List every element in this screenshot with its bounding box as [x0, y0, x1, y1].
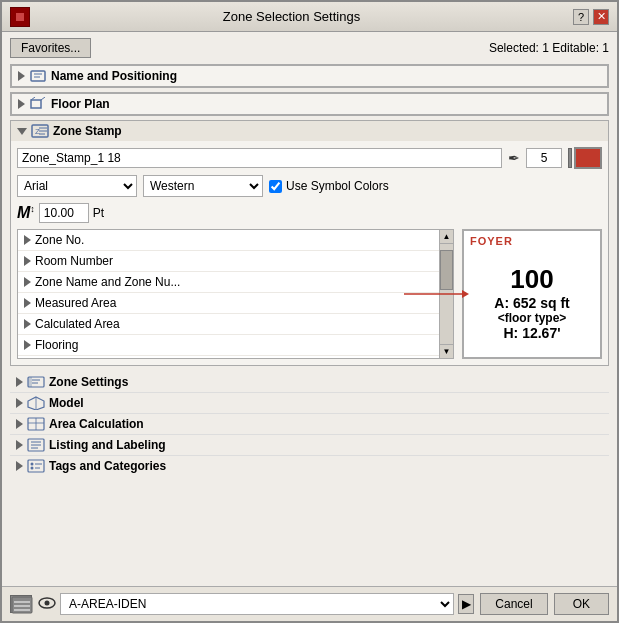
collapse-icon: [17, 128, 27, 135]
svg-marker-14: [462, 290, 469, 298]
zone-settings-section[interactable]: Zone Settings: [10, 372, 609, 393]
zone-settings-label: Zone Settings: [49, 375, 128, 389]
model-icon: [27, 396, 45, 410]
item-expand-icon: [24, 277, 31, 287]
svg-rect-33: [12, 597, 32, 613]
symbol-colors-checkbox[interactable]: [269, 180, 282, 193]
floor-plan-label: Floor Plan: [51, 97, 110, 111]
separator-bar: [568, 148, 572, 168]
item-expand-icon: [24, 298, 31, 308]
item-label: Room Number: [35, 254, 113, 268]
bottom-sections: Zone Settings Model Area Calculation: [10, 372, 609, 476]
expand-icon: [16, 419, 23, 429]
items-panel: Zone No. Room Number Zone Name and Zone …: [17, 229, 454, 359]
window-title: Zone Selection Settings: [10, 9, 573, 24]
item-label: Zone No.: [35, 233, 84, 247]
items-list: Zone No. Room Number Zone Name and Zone …: [18, 230, 453, 358]
selected-info: Selected: 1 Editable: 1: [489, 41, 609, 55]
scrollbar-thumb[interactable]: [440, 250, 453, 290]
preview-floor-type: <floor type>: [498, 311, 567, 325]
main-row: Zone No. Room Number Zone Name and Zone …: [17, 229, 602, 359]
zone-stamp-icon: Z: [31, 124, 49, 138]
list-item[interactable]: Zone No.: [18, 230, 439, 251]
eye-icon: [38, 596, 56, 613]
item-label: Calculated Area: [35, 317, 120, 331]
expand-icon: [16, 398, 23, 408]
item-expand-icon: [24, 340, 31, 350]
item-expand-icon: [24, 319, 31, 329]
svg-point-29: [31, 463, 34, 466]
model-label: Model: [49, 396, 84, 410]
lang-select[interactable]: Western: [143, 175, 263, 197]
expand-icon: [16, 461, 23, 471]
preview-room-label: FOYER: [470, 235, 513, 247]
list-item[interactable]: Zone Name and Zone Nu...: [18, 272, 439, 293]
stamp-name-row: ✒: [17, 147, 602, 169]
item-expand-icon: [24, 235, 31, 245]
size-row: M↕ Pt: [17, 203, 602, 223]
pt-label: Pt: [93, 206, 104, 220]
list-item[interactable]: Flooring: [18, 335, 439, 356]
name-positioning-label: Name and Positioning: [51, 69, 177, 83]
item-label: Flooring: [35, 338, 78, 352]
name-positioning-section: Name and Positioning: [10, 64, 609, 88]
floor-plan-header[interactable]: Floor Plan: [11, 93, 608, 115]
preview-height: H: 12.67': [503, 325, 560, 341]
number-input[interactable]: [526, 148, 562, 168]
layer-arrow-button[interactable]: ▶: [458, 594, 474, 614]
svg-rect-5: [31, 100, 41, 108]
stamp-name-input[interactable]: [17, 148, 502, 168]
font-select[interactable]: Arial: [17, 175, 137, 197]
content-area: Favorites... Selected: 1 Editable: 1 Nam…: [2, 32, 617, 586]
list-item[interactable]: Room Number: [18, 251, 439, 272]
top-bar: Favorites... Selected: 1 Editable: 1: [10, 38, 609, 58]
layer-dropdown[interactable]: A-AREA-IDEN: [60, 593, 454, 615]
scrollbar[interactable]: ▲ ▼: [439, 230, 453, 358]
tags-icon: [27, 459, 45, 473]
svg-rect-28: [28, 460, 44, 472]
favorites-button[interactable]: Favorites...: [10, 38, 91, 58]
item-label: Measured Area: [35, 296, 116, 310]
help-button[interactable]: ?: [573, 9, 589, 25]
expand-icon: [16, 377, 23, 387]
svg-point-30: [31, 467, 34, 470]
zone-settings-icon: [27, 375, 45, 389]
name-positioning-header[interactable]: Name and Positioning: [11, 65, 608, 87]
pen-icon: ✒: [508, 150, 520, 166]
cancel-button[interactable]: Cancel: [480, 593, 547, 615]
footer: A-AREA-IDEN ▶ Cancel OK: [2, 586, 617, 621]
tags-section[interactable]: Tags and Categories: [10, 456, 609, 476]
area-calc-label: Area Calculation: [49, 417, 144, 431]
listing-section[interactable]: Listing and Labeling: [10, 435, 609, 456]
text-size-icon: M↕: [17, 204, 35, 222]
title-controls: ? ✕: [573, 9, 609, 25]
color-picker[interactable]: [574, 147, 602, 169]
svg-point-38: [45, 600, 50, 605]
zone-stamp-header[interactable]: Z Zone Stamp: [11, 121, 608, 141]
close-button[interactable]: ✕: [593, 9, 609, 25]
listing-label: Listing and Labeling: [49, 438, 166, 452]
expand-icon: [18, 71, 25, 81]
svg-line-7: [41, 97, 45, 100]
area-calc-section[interactable]: Area Calculation: [10, 414, 609, 435]
tags-label: Tags and Categories: [49, 459, 166, 473]
name-pos-icon: [29, 69, 47, 83]
list-item[interactable]: Measured Area: [18, 293, 439, 314]
floor-plan-icon: [29, 97, 47, 111]
symbol-colors-checkbox-row: Use Symbol Colors: [269, 179, 389, 193]
area-calc-icon: [27, 417, 45, 431]
preview-number: 100: [510, 264, 553, 295]
model-section[interactable]: Model: [10, 393, 609, 414]
item-label: Zone Name and Zone Nu...: [35, 275, 180, 289]
zone-stamp-section: Z Zone Stamp ✒ Aria: [10, 120, 609, 366]
expand-icon: [18, 99, 25, 109]
title-bar: Zone Selection Settings ? ✕: [2, 2, 617, 32]
svg-rect-18: [28, 377, 32, 387]
ok-button[interactable]: OK: [554, 593, 609, 615]
list-item[interactable]: Calculated Area: [18, 314, 439, 335]
zone-stamp-label: Zone Stamp: [53, 124, 122, 138]
zone-stamp-body: ✒ Arial Western: [11, 141, 608, 365]
size-input[interactable]: [39, 203, 89, 223]
font-row: Arial Western Use Symbol Colors: [17, 175, 602, 197]
layer-select-row: A-AREA-IDEN ▶: [38, 593, 474, 615]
★ ★ ★ ★ ★ ★ ★
**YOUR GOAL**
Look through the entries above and report the number of lines that contain "tags". Write only the number.

**ANSWER TO THIS PROBLEM**
3